Partitions of a list

GolfScript, 51 characters

{[[]]\{[.;]`{1$[1$]+@@`1$`{[2$]-@@[+]+}++/}+%}/}:P;

The script defines a variable P which takes an array from top of the stack and pushes back a list of all partitions, e.g.

[1 2] P            # => [[[1] [2]] [[1 2]]]
["a" "b" "c"] P    # => [[["a"] ["b"] ["c"]] [["b"] ["a" "c"]] [["a"] ["b" "c"]] [["a" "b"] ["c"]] [["a" "b" "c"]]]
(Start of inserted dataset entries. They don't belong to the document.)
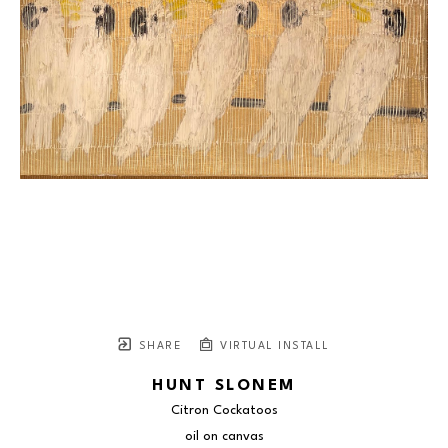
SHARE
VIRTUAL INSTALL
HUNT SLONEM
Citron Cockatoos
oil on canvas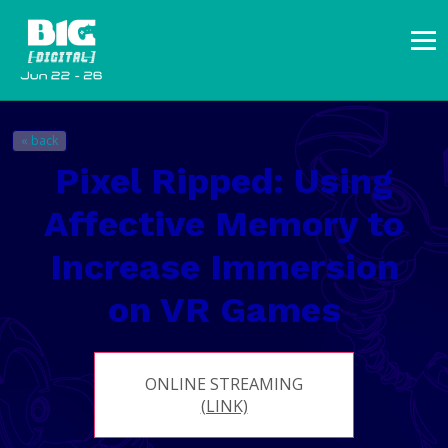
« back
Pixel Ripped: Using
Affective Memory to
Increase Immersion
on VR Games
ONLINE STREAMING
(LINK)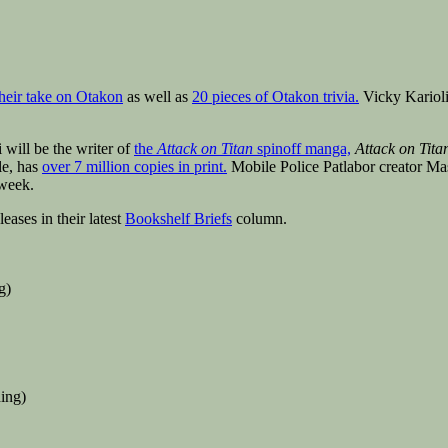
their take on Otakon
as well as
20 pieces of Otakon trivia.
Vicky Karioli
 will be the writer of
the
Attack on Titan
spinoff manga,
Attack on Titan
le, has
over 7 million copies in print.
Mobile Police Patlabor creator M
 week.
ases in their latest
Bookshelf Briefs
column.
g)
ing)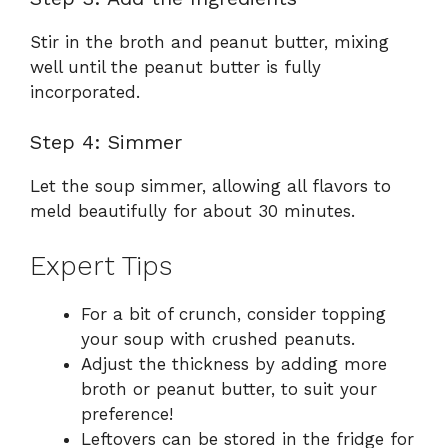
Stir in the broth and peanut butter, mixing
well until the peanut butter is fully
incorporated.
Step 4: Simmer
Let the soup simmer, allowing all flavors to
meld beautifully for about 30 minutes.
Expert Tips
For a bit of crunch, consider topping
your soup with crushed peanuts.
Adjust the thickness by adding more
broth or peanut butter, to suit your
preference!
Leftovers can be stored in the fridge for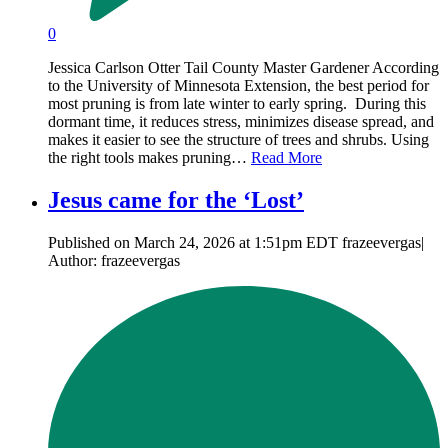
0
Jessica Carlson Otter Tail County Master Gardener According
to the University of Minnesota Extension, the best period for
most pruning is from late winter to early spring. During this
dormant time, it reduces stress, minimizes disease spread, and
makes it easier to see the structure of trees and shrubs. Using
the right tools makes pruning…
Read More
Jesus came for the ‘Lost’
Published on March 24, 2026 at 1:51pm EDT frazeevergas|
Author: frazeevergas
It does also work on larger lists:

6, P ,p            # prints 203, i.e. Bell number B6
8, P ,p            # 4140

You may perform own tests online.

J, 51 characters

([:<a:-.~])"1~.((>:@i.#:i.@!)#l)<@;/."1[l=:;:1!:1[1

Takes input from the keyboard, items separated by spaces:

   ([:<a:-.~])"1~.((>:@i.#:i.@!)#l)<@;/."1[l=:;:1!:1[1
a b c
+-----+------+------+------+-------+
|+---+|+--+-+|+--+-+|+-+--+|+-+-+-+|
||abc|||ab|c|||ac|b|||a|bc|||a|b|c||
|+---+|+--+-+|+--+-+|+-+--+|+-+-+-+|
+-----+------+------+------+-------+

GolfScript (43 chars)

{[[]]:E\{:v;{:^E+1/{^1$-\[~[v]+]+}/}%}/}:P;

or

{[[]]:E\{:v;{:^E+1/{^1$-\{[v]+}%+}/}%}/}:P;

Same input format, output format, and function name as Howard's solution. There's no brute forcing: this takes the simple iterative approach of adding one element from the input list to the partition each time round the outer loop.